Bayesian Optimal Pricing, Part 1

Pricing is a common problem faced by businesses, and one that can be addressed effectively by Bayesian statistical methods. We'll step through a simple example and build the background necessary to extend get involved with this approach.

Let's start with some hypothetical data. A small company has tried a few different price points (say, one week each) and recorded the demand at each price. We'll abstract away some economic issues in order to focus on the statistical approach. Here's the data:

That middle data point looks like a posisble outlier; we'll come back to that.

For now, let's start with some notation. We'll use $P$ and $Q$ to denote price and quantity, respectively. A $0$ subscript will denote observed data, so we were able to sell $Q_0$ units when the price was set to $P_0$.

Building a Model

I'm not an economist, but resources I've seen describing the relationship between $Q$ and $P$ are often of the form

\[ Q = a P^c\ . \]

This ignores that $Q$ is not deterministic, but rather follows a distribution determined by $P$. For statistical analysis, it makes more sense to write this in terms of a conditional expectation,

\[ \mathbb{E}[Q|P] = a P^c\ . \]

Taking the log of both sides makes this much more familiar:

\[ \log \mathbb{E}[Q|P] = \log a + c \log P\ . \]

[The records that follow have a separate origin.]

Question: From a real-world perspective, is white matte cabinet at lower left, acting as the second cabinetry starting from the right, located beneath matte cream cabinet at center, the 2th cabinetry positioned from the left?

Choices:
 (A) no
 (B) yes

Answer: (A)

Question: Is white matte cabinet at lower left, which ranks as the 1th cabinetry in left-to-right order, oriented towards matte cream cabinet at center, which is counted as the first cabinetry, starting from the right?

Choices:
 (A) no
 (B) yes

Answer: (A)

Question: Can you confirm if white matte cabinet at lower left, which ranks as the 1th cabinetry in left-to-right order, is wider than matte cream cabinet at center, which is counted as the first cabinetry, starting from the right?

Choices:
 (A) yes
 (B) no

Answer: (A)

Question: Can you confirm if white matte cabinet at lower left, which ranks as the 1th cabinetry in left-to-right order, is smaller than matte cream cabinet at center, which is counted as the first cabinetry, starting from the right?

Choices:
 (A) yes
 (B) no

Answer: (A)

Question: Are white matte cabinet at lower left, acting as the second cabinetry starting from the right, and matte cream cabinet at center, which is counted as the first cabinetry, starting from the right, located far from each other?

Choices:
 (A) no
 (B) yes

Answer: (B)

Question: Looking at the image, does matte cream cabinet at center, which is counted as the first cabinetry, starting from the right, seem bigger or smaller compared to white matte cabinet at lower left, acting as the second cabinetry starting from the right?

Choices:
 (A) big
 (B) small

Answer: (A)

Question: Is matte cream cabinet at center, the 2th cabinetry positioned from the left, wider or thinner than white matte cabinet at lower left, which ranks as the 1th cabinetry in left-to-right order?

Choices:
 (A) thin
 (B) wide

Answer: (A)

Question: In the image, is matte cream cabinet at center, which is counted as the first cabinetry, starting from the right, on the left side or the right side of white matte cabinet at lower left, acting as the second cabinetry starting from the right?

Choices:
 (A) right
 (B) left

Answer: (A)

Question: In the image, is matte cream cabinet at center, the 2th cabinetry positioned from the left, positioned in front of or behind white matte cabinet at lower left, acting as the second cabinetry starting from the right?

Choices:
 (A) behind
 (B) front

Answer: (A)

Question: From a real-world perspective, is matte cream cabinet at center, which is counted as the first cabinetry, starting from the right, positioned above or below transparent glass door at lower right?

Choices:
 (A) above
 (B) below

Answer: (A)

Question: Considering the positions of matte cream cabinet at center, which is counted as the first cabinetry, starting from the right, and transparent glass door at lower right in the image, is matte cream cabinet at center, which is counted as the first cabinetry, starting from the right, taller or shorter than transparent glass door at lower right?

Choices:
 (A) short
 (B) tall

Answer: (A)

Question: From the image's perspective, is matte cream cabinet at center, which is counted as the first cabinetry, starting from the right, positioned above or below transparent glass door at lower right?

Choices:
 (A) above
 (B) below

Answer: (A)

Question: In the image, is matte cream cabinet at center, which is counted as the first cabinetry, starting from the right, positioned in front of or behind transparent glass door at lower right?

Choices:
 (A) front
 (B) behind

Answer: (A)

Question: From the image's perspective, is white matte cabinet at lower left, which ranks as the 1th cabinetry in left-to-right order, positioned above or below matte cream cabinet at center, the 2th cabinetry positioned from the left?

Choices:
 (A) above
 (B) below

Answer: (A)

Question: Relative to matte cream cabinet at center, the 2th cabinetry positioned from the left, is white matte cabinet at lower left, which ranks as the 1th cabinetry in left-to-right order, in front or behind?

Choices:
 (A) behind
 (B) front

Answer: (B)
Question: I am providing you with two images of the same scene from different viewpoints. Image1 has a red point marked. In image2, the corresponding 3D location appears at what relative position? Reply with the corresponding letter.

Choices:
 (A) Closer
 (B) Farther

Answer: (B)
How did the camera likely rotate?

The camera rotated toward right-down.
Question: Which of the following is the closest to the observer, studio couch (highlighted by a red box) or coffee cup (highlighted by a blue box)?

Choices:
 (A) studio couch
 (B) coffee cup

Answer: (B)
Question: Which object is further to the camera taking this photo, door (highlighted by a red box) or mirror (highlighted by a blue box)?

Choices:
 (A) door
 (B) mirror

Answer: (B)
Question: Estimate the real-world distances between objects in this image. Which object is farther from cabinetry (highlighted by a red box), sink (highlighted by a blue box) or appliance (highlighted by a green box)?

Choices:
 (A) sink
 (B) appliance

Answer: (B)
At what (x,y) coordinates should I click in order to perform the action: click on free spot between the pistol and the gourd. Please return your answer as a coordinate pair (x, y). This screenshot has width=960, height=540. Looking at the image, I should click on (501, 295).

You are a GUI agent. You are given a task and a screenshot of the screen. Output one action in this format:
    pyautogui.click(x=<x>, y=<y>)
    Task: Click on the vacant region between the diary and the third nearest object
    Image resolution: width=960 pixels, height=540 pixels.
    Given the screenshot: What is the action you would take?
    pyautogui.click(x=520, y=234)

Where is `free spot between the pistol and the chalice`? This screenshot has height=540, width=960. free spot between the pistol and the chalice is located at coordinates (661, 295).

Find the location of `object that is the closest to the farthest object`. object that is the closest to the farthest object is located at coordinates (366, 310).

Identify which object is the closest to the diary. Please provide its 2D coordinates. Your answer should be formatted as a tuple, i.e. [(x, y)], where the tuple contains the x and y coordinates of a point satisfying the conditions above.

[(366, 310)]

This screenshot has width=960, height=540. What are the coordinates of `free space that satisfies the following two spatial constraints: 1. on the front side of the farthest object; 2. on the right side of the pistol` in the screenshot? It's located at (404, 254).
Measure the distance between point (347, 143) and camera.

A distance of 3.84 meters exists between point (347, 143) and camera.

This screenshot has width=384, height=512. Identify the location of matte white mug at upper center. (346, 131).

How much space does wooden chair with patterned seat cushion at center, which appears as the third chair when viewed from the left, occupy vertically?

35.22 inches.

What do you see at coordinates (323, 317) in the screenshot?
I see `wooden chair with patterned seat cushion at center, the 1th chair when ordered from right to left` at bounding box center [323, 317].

The right side is now a linear function of the unknowns $\log a$ and $c$, so considering these as parameters gives us a generalized linear model. Conveniently, the reasonable assumption that $Q$ is discrete and comes from independent unit purchases leads us to a Poisson distribution, which fits well with the log link.

Econometrically, this linear relationship in log-log space corresponds to constant price elasticity. This constant elasticity is just the parameter $c$, so fitting the model will also give us an estimate of the elasticity.

Expressing this in PyMC3 is straightforward:

import pymc3 as pm
with pm.Model() as m:
    loga = pm.Cauchy('loga',0,5)
    c = pm.Cauchy('c',0,5)
    logμ0 = loga + c * np.log(p0)
    μ0 = pm.Deterministic('μ0',np.exp(logμ0))
    qval = pm.Poisson('q',μ0,observed=q0)

There are a few things about this worth noting...

First, we used very broad Cauchy priors. For complex models, too many degrees of freedom can lead to convergence and interpretability problems, similarly to the indentifiability problems that sometimes happen in maximum likelihood estimation. For a simple case like this, it should be enough to make a note of it, in case we run into trouble.

Next, we expect price elasticity of demand $c$ to be negative, and we may even have a particular range in mind. For example, it could be reasonable to instead go with something like

negc = pm.HalfNormal('-c',3)

We'd then have a minor change to express things in terms of negc.

The μ0 line may seem wordier than expected. Yes, we could have just used

μ0 = a * p0 ** c

Making the linear predictor explicit makes later changes easier, for example if we decided to include variable elasticity. Wrapping the value in Deterministic just means the sampler will save values of μ0 for us. This is a convenience at the cost of additional RAM use, so we'd leave it out for a complex model.

Model fitting and Diagnostics

PyMC3 makes it easy to sample from the posterior:

with m:
    trace = pm.sample()

If all parameters are continuous (as in our case), the default is the No-U-Turn Sampler ("NUTS"). Let's get a summary of the result.

pm.summary(trace)

	mean	sd	mc_error	hpd_2.5	hpd_97.5	n_eff	Rhat
loga	9.31	1.425	0.057	6.369	12.012	509.0	1.0024
c	-1.58	0.392	0.015	-2.325	-0.781	511.0	1.0026
μ0__0	51.38	5.854	0.210	40.090	63.167	660.0	1.0013
μ0__1	40.11	3.145	0.089	34.211	46.619	1072.0	1.0017
μ0__2	32.47	2.517	0.066	27.487	37.516	1311.0	1.0041
μ0__3	27.00	2.758	0.090	21.963	32.720	819.0	1.0050
μ0__4	22.94	3.087	0.112	17.327	29.193	660.0	1.0050

This gives us the posterior mean and standard deviation, along with some other useful information:

mc_error estimates simulation error by breaking the trace into batches, computing the mean of each batch, and then the standard deviation of these means.
hpd_* gives highest posterior density intervals. The 2.5 and 97.5 labels are a bit misleading. There are lots of 95% credible intevals, depending on the relative weights of the left and right tails. The 95% HPD interval is the narrowest among these 95% intervals.
n_eff gives the effective number of samples. We took 2000 samples, but there are some significant autocorrelations. For example, our samples from the posterior of $c$ have about as much information as if we had taken 511 independent samples.
Rhat is sometimes called the potential scale reduction factor, and gives us a factor by which the variance might be reduced, if our MCMC chains had been longer. It's computed in terms of the variance between chains vs within each chain. Values near 1 are good.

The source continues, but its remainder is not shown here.